As stated in a previous post, the scope of this Autodesk Inventor Tutorial was increased from showing how a mortise & tenon joint can be modeled so that they automatically match each other, to a full blown table design that incorporates the afore mentioned matching magic.
The correct way to model something like this in Inventor is by using layout parts containing multi-solid bodies. Several years back (or currently in some ERP systems) this would have been accomplished by separate parts that share global parameters e.g.: a mortise width in one part and the tenon width in another are both controlled by a common parameter called MT_Width. You also could have used cross part dependencies with adaptivity, but that schema was incredibly buggy and failure prone. It also ate up system resources If I remember correctly, but in any case, just don’t go there.On with this incredibly kick-butt Autodesk Inventor Tutorial…

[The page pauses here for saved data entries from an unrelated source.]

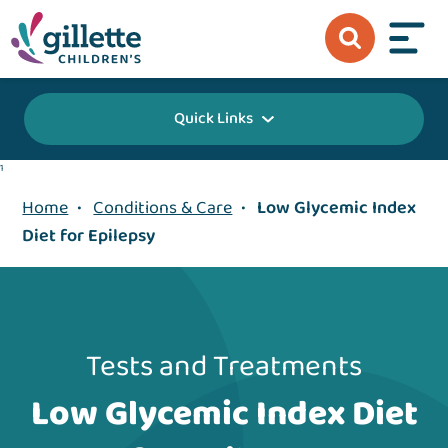
Quick Links
1
Home
•
Conditions & Care
•
Low Glycemic Index
Diet for Epilepsy
Tests and Treatments
Low Glycemic Index Diet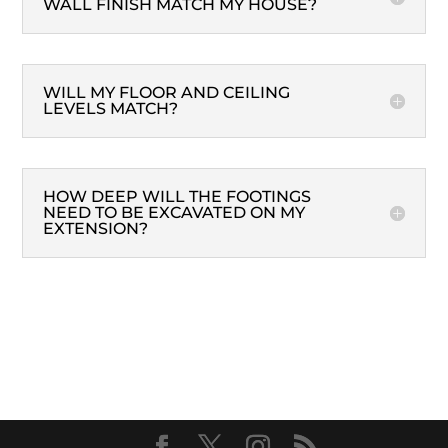
WALL FINISH MATCH MY HOUSE?
WILL MY FLOOR AND CEILING
LEVELS MATCH?
HOW DEEP WILL THE FOOTINGS
NEED TO BE EXCAVATED ON MY
EXTENSION?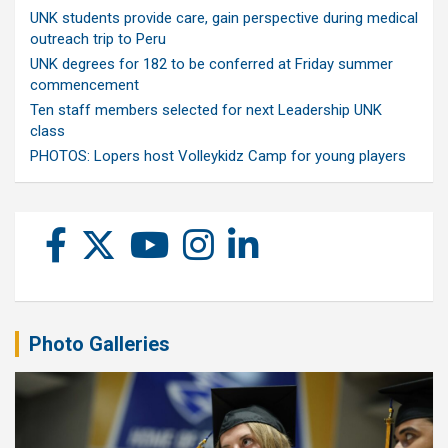
UNK students provide care, gain perspective during medical
outreach trip to Peru
UNK degrees for 182 to be conferred at Friday summer
commencement
Ten staff members selected for next Leadership UNK
class
PHOTOS: Lopers host Volleykidz Camp for young players
Photo Galleries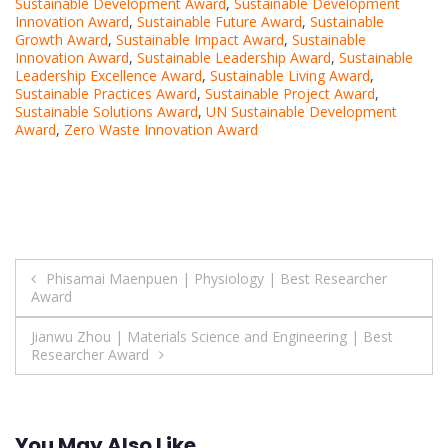
Sustainable Development Award
,
Sustainable Development
Innovation Award
,
Sustainable Future Award
,
Sustainable
Growth Award
,
Sustainable Impact Award
,
Sustainable
Innovation Award
,
Sustainable Leadership Award
,
Sustainable
Leadership Excellence Award
,
Sustainable Living Award
,
Sustainable Practices Award
,
Sustainable Project Award
,
Sustainable Solutions Award
,
UN Sustainable Development
Award
,
Zero Waste Innovation Award
Post
Phisamai Maenpuen | Physiology | Best Researcher
Award
navigation
Jianwu Zhou | Materials Science and Engineering | Best
Researcher Award
You May Also Like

I’m going to make this tutorial easy enough for a person with just a tad of Inventor experience can follow along. If you are a more advanced user, you may feel like skipping ahead –but you never know when you will pick up a new technique. There are numerous ways to accomplish almost anything in Inventor, and I try to mix my techniques up to show as many as I can.

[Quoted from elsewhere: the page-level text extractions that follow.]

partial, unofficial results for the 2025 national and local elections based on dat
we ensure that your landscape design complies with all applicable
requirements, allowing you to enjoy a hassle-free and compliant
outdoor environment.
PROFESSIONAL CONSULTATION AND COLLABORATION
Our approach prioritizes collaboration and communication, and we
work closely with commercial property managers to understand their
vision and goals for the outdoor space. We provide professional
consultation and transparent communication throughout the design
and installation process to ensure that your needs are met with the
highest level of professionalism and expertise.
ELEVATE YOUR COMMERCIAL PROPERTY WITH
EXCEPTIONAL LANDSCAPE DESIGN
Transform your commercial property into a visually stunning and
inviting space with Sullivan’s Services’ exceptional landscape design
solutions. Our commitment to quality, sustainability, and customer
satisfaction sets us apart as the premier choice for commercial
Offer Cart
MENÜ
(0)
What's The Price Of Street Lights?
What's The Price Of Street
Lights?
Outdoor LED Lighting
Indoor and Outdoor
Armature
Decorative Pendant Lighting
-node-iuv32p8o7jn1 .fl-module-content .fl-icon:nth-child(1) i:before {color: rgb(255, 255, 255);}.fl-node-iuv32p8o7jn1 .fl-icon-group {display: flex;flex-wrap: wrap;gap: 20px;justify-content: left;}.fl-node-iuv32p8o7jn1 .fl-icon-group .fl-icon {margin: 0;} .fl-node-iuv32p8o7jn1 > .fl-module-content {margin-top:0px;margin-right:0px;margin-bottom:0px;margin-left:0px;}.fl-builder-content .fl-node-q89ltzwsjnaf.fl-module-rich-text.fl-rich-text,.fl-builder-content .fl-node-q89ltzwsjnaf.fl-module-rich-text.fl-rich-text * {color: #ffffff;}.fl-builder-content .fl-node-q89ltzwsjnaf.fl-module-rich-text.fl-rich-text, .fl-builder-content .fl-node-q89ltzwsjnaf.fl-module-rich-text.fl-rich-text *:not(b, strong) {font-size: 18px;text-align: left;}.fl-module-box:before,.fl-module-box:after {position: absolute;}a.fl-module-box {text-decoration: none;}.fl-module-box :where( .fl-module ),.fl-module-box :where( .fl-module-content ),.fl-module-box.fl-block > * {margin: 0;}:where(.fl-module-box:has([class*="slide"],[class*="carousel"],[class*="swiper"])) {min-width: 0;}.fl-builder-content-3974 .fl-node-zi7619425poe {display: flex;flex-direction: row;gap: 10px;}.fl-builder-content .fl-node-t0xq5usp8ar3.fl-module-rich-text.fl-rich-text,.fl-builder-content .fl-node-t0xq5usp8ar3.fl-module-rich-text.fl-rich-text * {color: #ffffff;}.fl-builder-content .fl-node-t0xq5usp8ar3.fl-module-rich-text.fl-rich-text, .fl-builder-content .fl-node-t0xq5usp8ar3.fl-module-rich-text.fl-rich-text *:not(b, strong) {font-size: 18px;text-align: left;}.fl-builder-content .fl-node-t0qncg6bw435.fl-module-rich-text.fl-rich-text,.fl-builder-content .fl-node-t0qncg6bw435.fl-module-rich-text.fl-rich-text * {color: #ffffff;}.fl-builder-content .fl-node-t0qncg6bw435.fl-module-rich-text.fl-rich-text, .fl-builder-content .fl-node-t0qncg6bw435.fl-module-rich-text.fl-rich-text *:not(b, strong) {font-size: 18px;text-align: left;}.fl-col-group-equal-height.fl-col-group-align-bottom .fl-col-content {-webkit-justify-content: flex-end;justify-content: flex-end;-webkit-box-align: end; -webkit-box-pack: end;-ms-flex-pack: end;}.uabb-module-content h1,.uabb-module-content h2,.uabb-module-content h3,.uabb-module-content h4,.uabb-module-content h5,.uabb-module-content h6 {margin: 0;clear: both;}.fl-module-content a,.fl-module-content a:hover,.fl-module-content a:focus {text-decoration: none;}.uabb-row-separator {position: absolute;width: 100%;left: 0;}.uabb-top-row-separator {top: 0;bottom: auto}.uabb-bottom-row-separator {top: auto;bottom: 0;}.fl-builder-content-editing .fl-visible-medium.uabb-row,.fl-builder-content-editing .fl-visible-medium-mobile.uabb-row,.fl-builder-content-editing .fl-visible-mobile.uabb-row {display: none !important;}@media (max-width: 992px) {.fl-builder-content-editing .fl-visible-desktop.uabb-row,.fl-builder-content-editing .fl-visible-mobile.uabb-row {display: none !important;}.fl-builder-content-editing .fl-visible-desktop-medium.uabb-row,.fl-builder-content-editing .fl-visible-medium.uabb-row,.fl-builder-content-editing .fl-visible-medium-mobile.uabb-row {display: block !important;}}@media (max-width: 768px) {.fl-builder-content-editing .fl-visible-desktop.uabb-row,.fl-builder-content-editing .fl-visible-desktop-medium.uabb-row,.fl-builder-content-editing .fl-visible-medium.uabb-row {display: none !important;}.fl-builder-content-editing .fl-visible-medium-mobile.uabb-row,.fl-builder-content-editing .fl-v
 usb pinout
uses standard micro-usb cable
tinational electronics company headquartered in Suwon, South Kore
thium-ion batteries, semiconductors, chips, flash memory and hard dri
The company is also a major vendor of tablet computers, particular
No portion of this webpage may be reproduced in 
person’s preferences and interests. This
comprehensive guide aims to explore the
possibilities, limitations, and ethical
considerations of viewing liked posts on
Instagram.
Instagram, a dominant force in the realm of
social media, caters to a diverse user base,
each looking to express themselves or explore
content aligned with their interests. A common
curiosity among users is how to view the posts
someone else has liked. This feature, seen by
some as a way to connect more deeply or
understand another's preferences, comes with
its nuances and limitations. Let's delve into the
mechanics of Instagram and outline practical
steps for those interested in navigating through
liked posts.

To begin the model, start a sketch on the XY Plane (may have happened automatically), and name it Top Sketch. The only reason to add the “Sketch” part to the name is that you will later have both features and solid bodies that need to be named, (names must be unique) and I prefer to reserve, in this instance the name “Top” for the solid body. This way when the solid bodies are turned into parts, they will have the names I want without any further work.